Dunning¶

Generated from a canonical source

This page is a read-only projection of docs/handoff-corpus/dunning.md. Edit the canonical file, then run npm --prefix tools/project-knowledge-derive run derive.

What dunning is for¶

The invariant you must not break: never mutate charges.idempotency_key on a retry. The retry counter lives in charges.retry_attempt, never in the key. A per-attempt suffix breaks next-cycle scheduling (the scheduler reparses the cycle anchor out of the key), gateway-side dedupe (every gateway keys on it), and the SQL safety net — simultaneously and silently. (ADR-0011 §1, §5.)

Dunning decides, after a recurring charge fails, whether to retry, how often, what to tell the customer, and what happens to the subscription when retries run out. The capability breaks into seven reader-facing features, each anchored to its build story for traceability:

Merchant-tunable retry policy — configure intervals and exhaustion behavior (US-11.1)
Automatic retry of failed charges — transient failures self-heal per policy (US-11.2)
Decline triage — retry soft declines, stop on hard ones (US-11.3)
Card-network auto-updates, before dunning — expired/replaced cards refreshed via Visa VAU / Mastercard ABU (US-11.4)
Instant recovery when a customer fixes their card — payment-method update retries the charge immediately (US-11.5)
Step-by-step subscriber notifications — a clear prompt to act at each dunning stage (US-11.6)
Daily merchant dunning digest — at-risk subscribers surfaced for intervention (US-11.7)

The three decisions that carry the most weight, all recorded in ADR-0011:

The idempotency key stays identical across every retry — no per-attempt suffix; the scheduler reparses the cycle anchor from it, gateways dedupe on it, and a UNIQUE partial index backstops it (ADR-0011 §1–§3).
Only soft declines retry — hard declines are terminal until the subscriber acts; classification is data (decline-classifier.ts code sets), not per-adapter branching (ADR-0011 §4–§5).
Two coexisting retry mechanisms by design — the tunable policy engine (primary) and a cron sweep (safety net, its own 3-attempt ceiling and exceptions-table handoff); different ceilings and side effects are intentional (ADR-0011 §5; both file headers).

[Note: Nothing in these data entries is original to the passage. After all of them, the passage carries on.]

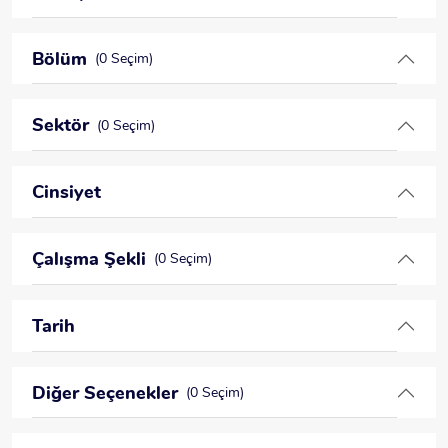
Bölüm
(0 Seçim)
Sektör
(0 Seçim)
Cinsiyet
Çalışma Şekli
(0 Seçim)
Tarih
Diğer Seçenekler
(0 Seçim)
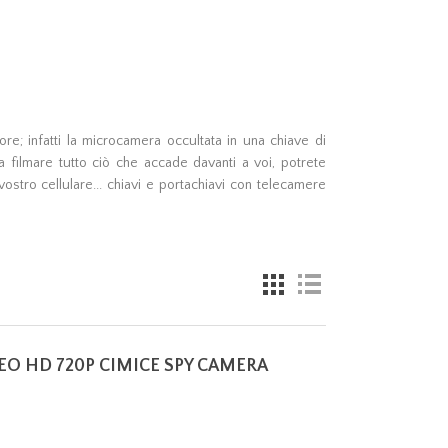
re; infatti la microcamera occultata in una chiave di
 filmare tutto ciò che accade davanti a voi, potrete
vostro cellulare... chiavi e portachiavi con telecamere
EO HD 720P CIMICE SPY CAMERA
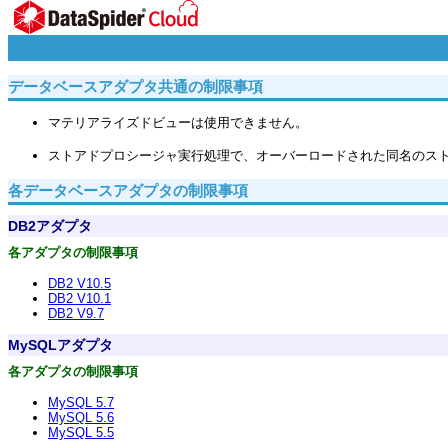
データベースアダプタ共通の制限事項
マテリアライズドビューは使用できません。
ストアドプロシージャ実行処理で、オーバーロードされた同名のス
各データベースアダプタの制限事項
DB2アダプタ
各アダプタの制限事項
DB2 V10.5
DB2 V10.1
DB2 V9.7
MySQLアダプタ
各アダプタの制限事項
MySQL 5.7
MySQL 5.6
MySQL 5.5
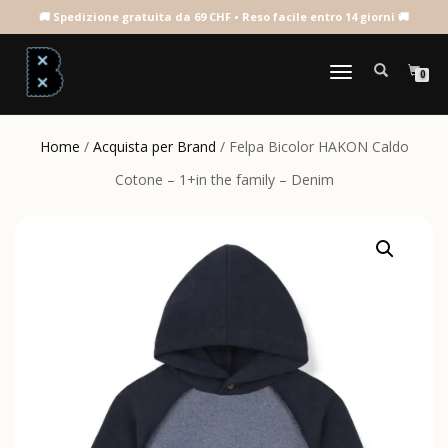
NAVIGAZIONE
0
TOGGLE
Home
/
Acquista per Brand
/ Felpa Bicolor HAKON Caldo
Cotone – 1+in the family – Denim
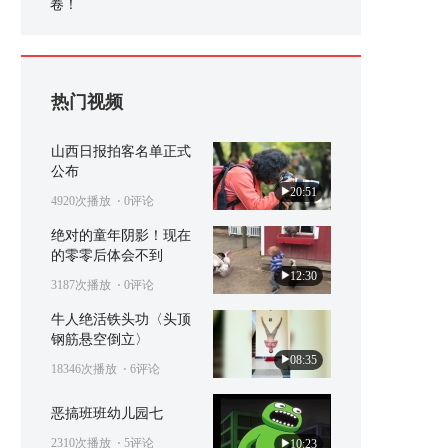
卷！
热门视频
山西日报拍客名单正式
公布
20:51
4920次播放
⋅ 0评论
绝对的童年阴影！现在
的零零后体会不到
12:30
3187次播放
⋅ 0评论
牛人绝活铁头功〈头顶
钢筋悬空倒立〉
08:35
18346次播放
⋅ 6评论
恶搞班班幼儿园七
2310次播放
⋅ 5评论
10:23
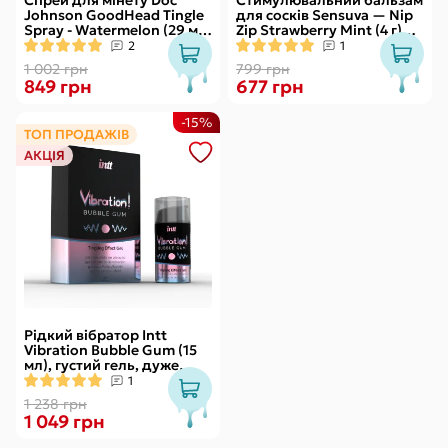
Спрей для мінету Doc
Стимулювальний бальзам
Johnson GoodHead Tingle
для сосків Sensuva — Nip
Spray - Watermelon (29 мл)
Zip Strawberry Mint (4 г)
зі стимулювальним
охолоджувальний
2
1
ефектом
1 002 грн
799 грн
849 грн
677 грн
-15%
ТОП ПРОДАЖІВ
АКЦІЯ
Рідкий вібратор Intt
Vibration Bubble Gum (15
мл), густий гель, дуже
смачний, діє до 30 хвилин
1
1 238 грн
1 049 грн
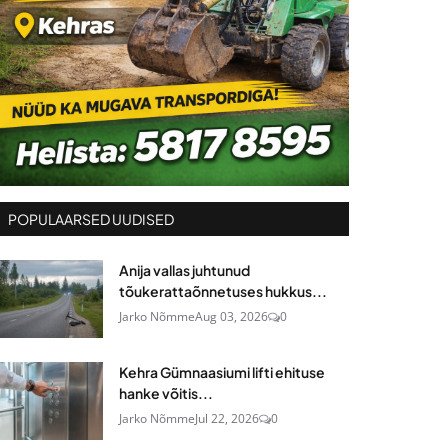
POPULAARSED UUDISED
Anija vallas juhtunud
tõukerattaõnnetuses hukkus...
Jarko Nõmme
Aug 03, 2026
0
Kehra Gümnaasiumi lifti ehituse
hanke võitis...
Jarko Nõmme
Jul 22, 2026
0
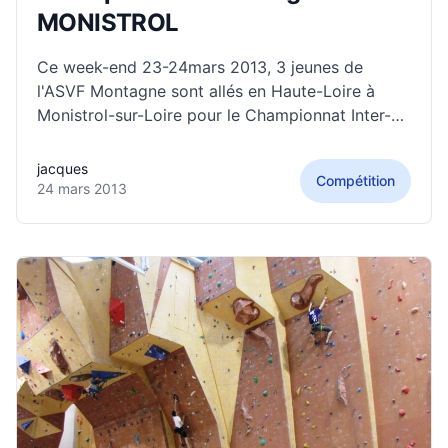
MONISTROL
Ce week-end 23-24mars 2013, 3 jeunes de
l'ASVF Montagne sont allés en Haute-Loire à
Monistrol-sur-Loire pour le Championnat Inter-
Régions (Rhône-Alpes / Auvergne). Compétition
organisée sur un joli mur neufde 12mètres de
jacques
Compétition
haut (terminé le 4mars 2013). Dernière
24 mars 2013
compétition pour une qualification au
Championnat de France d'escalade Difficulté.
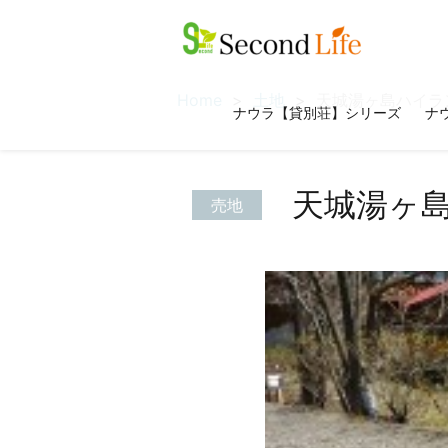
Home
土地
天城湯ヶ島ハイラ
ナウラ【貸別荘】シリーズ
ナウ
天城湯ヶ
売地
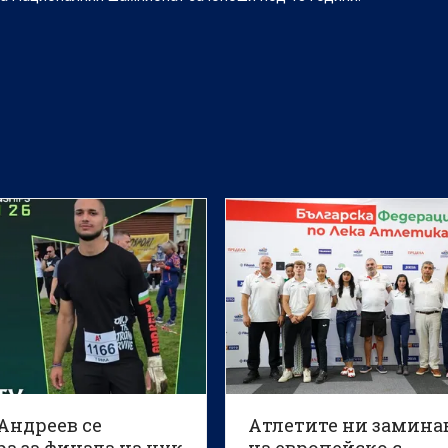
Андреев се
Атлетите ни замина
а за финала на чук
на европейско с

Canonical-framing attestation (operator-ratified 2026-07-02). services/dunning-retry.ts — the per-store dunning_policies state machine — is the sole canonical retry engine. cron/charge-retry-sweep.ts is its documented safety-net backstop, rescuing charges the primary path failed to reschedule — not a competing or residual implementation. Both mechanisms' file headers state this division of labor explicitly, and the coexistence contract is ratified in ADR-0011 §5. Traced: the two paths differ in shape (policy path advances N configurable stages and can transition the subscription; the sweep hardcodes a 3-attempt ceiling and writes an exceptions table entry, never a subscription transition) — confirmed in code at dunning-retry.ts and charge-retry-sweep.ts:188.

How it actually works¶

The retry state machine lives in services/dunning-retry.ts. A per-store dunning_policies table replaced the original hardcoded MAX_CHARGE_RETRY_ATTEMPTS cap. getOrSeedDunningPolicy seeds each store a default 5-stage curve — 12h / 12h / 24h / 48h / 72h on first access; each stage carries a delay, an email template key, an on_exhaustion action (cancel | pause | ignore), and a grace_period_days (dunning-retry.ts:32-38).

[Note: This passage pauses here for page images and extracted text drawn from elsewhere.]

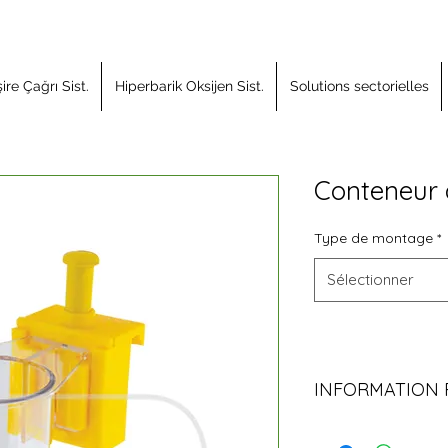
re Çağrı Sist.
Hiperbarik Oksijen Sist.
Solutions sectorielles
Conteneur 
Type de montage
*
Sélectionner
INFORMATION 
Matériau : Polyc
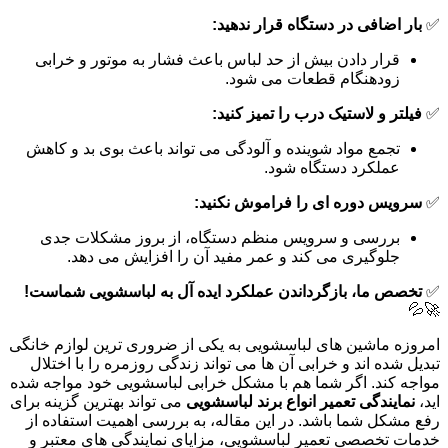
✅
بار اضافی در دستگاه قرار ندهید:
قرار دادن بیش از حد لباس باعث فشار به موتور و خرابی
زودهنگام قطعات می شود.
✅
فیلتر و لاستیک درب را تمیز کنید:
تجمع مواد شوینده و آلودگی می تواند باعث بوی بد و کاهش
عملکرد دستگاه شود.
✅
سرویس دوره ای را فراموش نکنید:
بررسی و سرویس منظم دستگاه، از بروز مشکلات جدی
جلوگیری می کند و عمر مفید آن را افزایش می دهد.
✅
تخصص ما، بازگرداندن عملکرد ایده آل به لباسشویی شماست!
🚀💦
امروزه ماشین های لباسشویی به یکی از ضروری ترین لوازم خانگی
تبدیل شده اند و خرابی آن ها می تواند زندگی روزمره را با اختلال
مواجه کند. اگر شما هم با مشکل خرابی لباسشویی خود مواجه شده
اید،
نمایندگی تعمیر انواع برند لباسشویی
می تواند بهترین گزینه برای
رفع مشکل شما باشد. در این مقاله، به بررسی اهمیت استفاده از
خدمات تخصصی تعمیر لباسشویی، مزایای نمایندگی های معتبر و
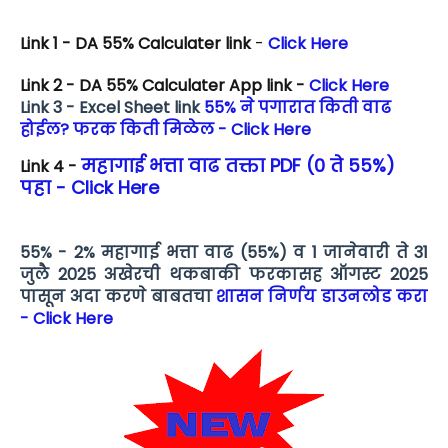
Link 1 - DA 55% Calculater link
-
Click Here
Link 2 - DA 55% Calculater App link -
Click Here
Link 3 - Excel Sheet link
55% ने पगारात किती वाढ
होईल? फरक किती मिळेल - Click Here
महागाई भत्ता वाढ तक्ता PDF (0 ते 55%)
Link 4 -
पहा - Click Here
55% - 2% महागाई भत्ता वाढ (55%) व 1 जानेवारी ते 31
जुलै 2025 अखेरची थकबाकी फरकासह ऑगस्ट 2025
पासून अदा करणे बाबतचा
शासन निर्णय डाउनलोड करा
- Click Here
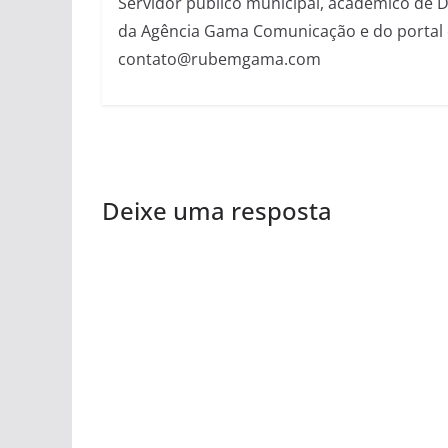
Servidor público municipal, acadêmico de Dir
da Agência Gama Comunicação e do portal 
contato@rubemgama.com
Deixe uma resposta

scheduler.ts::processCharge calls classifyDecline (services/decline-classifier.ts) on every adapter failure. Classification is a static code-set lookup, not per-adapter logic: HARD_DECLINE_CODES (e.g. stolen_card, fraudulent, refer_to_card_issuer) are terminal; SOFT_DECLINE_CODES (e.g. insufficient_funds, expired_card, network_timeout) retry; an unrecognized code defaults to soft, "never silently drop a customer" (decline-classifier.ts:78). A hard decline moves the subscription straight to past_due and stops (scheduler.ts:1081-1098); a soft or unknown decline calls scheduleChargeRetry then applyDunningPolicy (scheduler.ts:1100-1107).

Inside applyDunningPolicy, charge.retry_attempt indexes directly into the stage array (it was already bumped by markChargeAttempted before this call):

Stage exists → reschedule the charge to status='pending' at now + stage.delay_hours, set next_retry_at for the UI, log charge.retry_scheduled, and enqueue email.requested with the stage's template key.
Stages exhausted → mark the charge failed_permanently, log charge.failed_permanently, enqueue the dunning_final email, then apply the last stage's on_exhaustion policy: cancel or pause flips subscription status (or, if grace_period_days > 0, only extends current_period_end and leaves status untouched); ignore leaves the subscription active for manual merchant handling.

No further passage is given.